Permissive Permissions
Thomas P. Mitchell
mitch at rock.SGI.COM
Thu May 11 12:05:52 AEST 1989
In article <8905101550.AA02500 at lerc08.nas.nasa.gov>, fsfacca at LERC08.NAS.NASA.GOV (Tony Facca) writes:
>
> >> I fail to see what the problem is? / has world-writable, so what?!
> >> I would be concerned if it didn't.
It is a security problem --
chmod 555 / ; is the "school solution"
>
> I suppose its just a matter of personal preference. Some folks set the
> default permissions on the user's directory to 700 so that users can't go
chmod 700 or 500 is wrong.
Many tools need read and search permissions -- Programs
which run with low user ID numbers run as users to limit
security problems. See things like lp.
> snooping aroung in each others directories. Personally, I think 755 is fine.

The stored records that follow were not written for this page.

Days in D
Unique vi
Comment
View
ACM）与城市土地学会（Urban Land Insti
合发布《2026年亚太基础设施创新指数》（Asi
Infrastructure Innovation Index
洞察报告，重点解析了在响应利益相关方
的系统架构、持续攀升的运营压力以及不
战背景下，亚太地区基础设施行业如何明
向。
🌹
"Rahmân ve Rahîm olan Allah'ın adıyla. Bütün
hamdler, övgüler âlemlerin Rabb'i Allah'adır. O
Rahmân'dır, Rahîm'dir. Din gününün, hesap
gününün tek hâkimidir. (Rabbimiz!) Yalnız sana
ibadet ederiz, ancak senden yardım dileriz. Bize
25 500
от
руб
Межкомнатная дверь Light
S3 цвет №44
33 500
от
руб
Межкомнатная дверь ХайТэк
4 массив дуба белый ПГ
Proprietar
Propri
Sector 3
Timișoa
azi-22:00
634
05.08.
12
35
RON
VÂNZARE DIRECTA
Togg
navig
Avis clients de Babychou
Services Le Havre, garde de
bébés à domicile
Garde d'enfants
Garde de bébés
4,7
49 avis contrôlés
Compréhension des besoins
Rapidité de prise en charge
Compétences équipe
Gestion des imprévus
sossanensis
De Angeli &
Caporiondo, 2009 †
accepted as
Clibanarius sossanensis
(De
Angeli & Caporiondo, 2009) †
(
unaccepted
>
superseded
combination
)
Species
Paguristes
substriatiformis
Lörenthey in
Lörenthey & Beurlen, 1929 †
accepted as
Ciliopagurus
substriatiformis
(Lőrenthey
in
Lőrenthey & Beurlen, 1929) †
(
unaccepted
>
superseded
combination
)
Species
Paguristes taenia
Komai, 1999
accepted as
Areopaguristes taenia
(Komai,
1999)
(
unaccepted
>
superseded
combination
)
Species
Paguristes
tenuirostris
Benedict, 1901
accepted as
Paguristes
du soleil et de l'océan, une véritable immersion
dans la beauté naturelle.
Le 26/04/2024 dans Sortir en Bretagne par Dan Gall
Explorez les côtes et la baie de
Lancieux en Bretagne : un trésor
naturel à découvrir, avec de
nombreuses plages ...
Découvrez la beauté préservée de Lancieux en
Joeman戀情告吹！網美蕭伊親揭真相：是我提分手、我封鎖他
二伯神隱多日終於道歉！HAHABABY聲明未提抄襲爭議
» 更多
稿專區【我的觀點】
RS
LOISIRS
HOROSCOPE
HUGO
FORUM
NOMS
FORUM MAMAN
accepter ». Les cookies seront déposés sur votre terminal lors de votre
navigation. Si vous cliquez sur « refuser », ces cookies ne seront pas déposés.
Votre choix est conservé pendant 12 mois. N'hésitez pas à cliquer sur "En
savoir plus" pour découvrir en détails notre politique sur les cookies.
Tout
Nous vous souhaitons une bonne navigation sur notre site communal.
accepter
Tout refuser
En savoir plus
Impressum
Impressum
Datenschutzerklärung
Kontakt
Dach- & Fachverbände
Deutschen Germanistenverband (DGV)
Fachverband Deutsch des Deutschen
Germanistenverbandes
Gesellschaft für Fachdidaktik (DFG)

> If I have sensitive data I can explicity set the permissions.
Each user should own his own home dir. He can set it to 700
if he wishes -- but that is nearly anti-social. A better is
again 755 for $HOME and 700 for $HOME/someplace_private.
> However, by default, 777 on root?? / is no place for novice user's to have
True. It is wrong. Also simple to fix.
> write permission. Moreover, if / is writeable by anybody, why even bother
> with a /tmp? I don't know, it just doesn't *smell* right. I'd have to agree
^^^^ tis wrong.
Exactly -- /tmp and /usr/tmp are 777 so anyone can make
tmp files. Most users should use /usr/tmp/ by default
because it is larger. Many system tools must use the
smaller /tmp because the /usr filesystem may not be
mounted.
Will the original poster email me the Serial Numbers of
the machines so I can follow up on this. I am mitch at sgi.com
--
-------------
Thomas P. Mitchell (mitch at sgi.com)
Rainbows -- The best (well second best) reason for windows.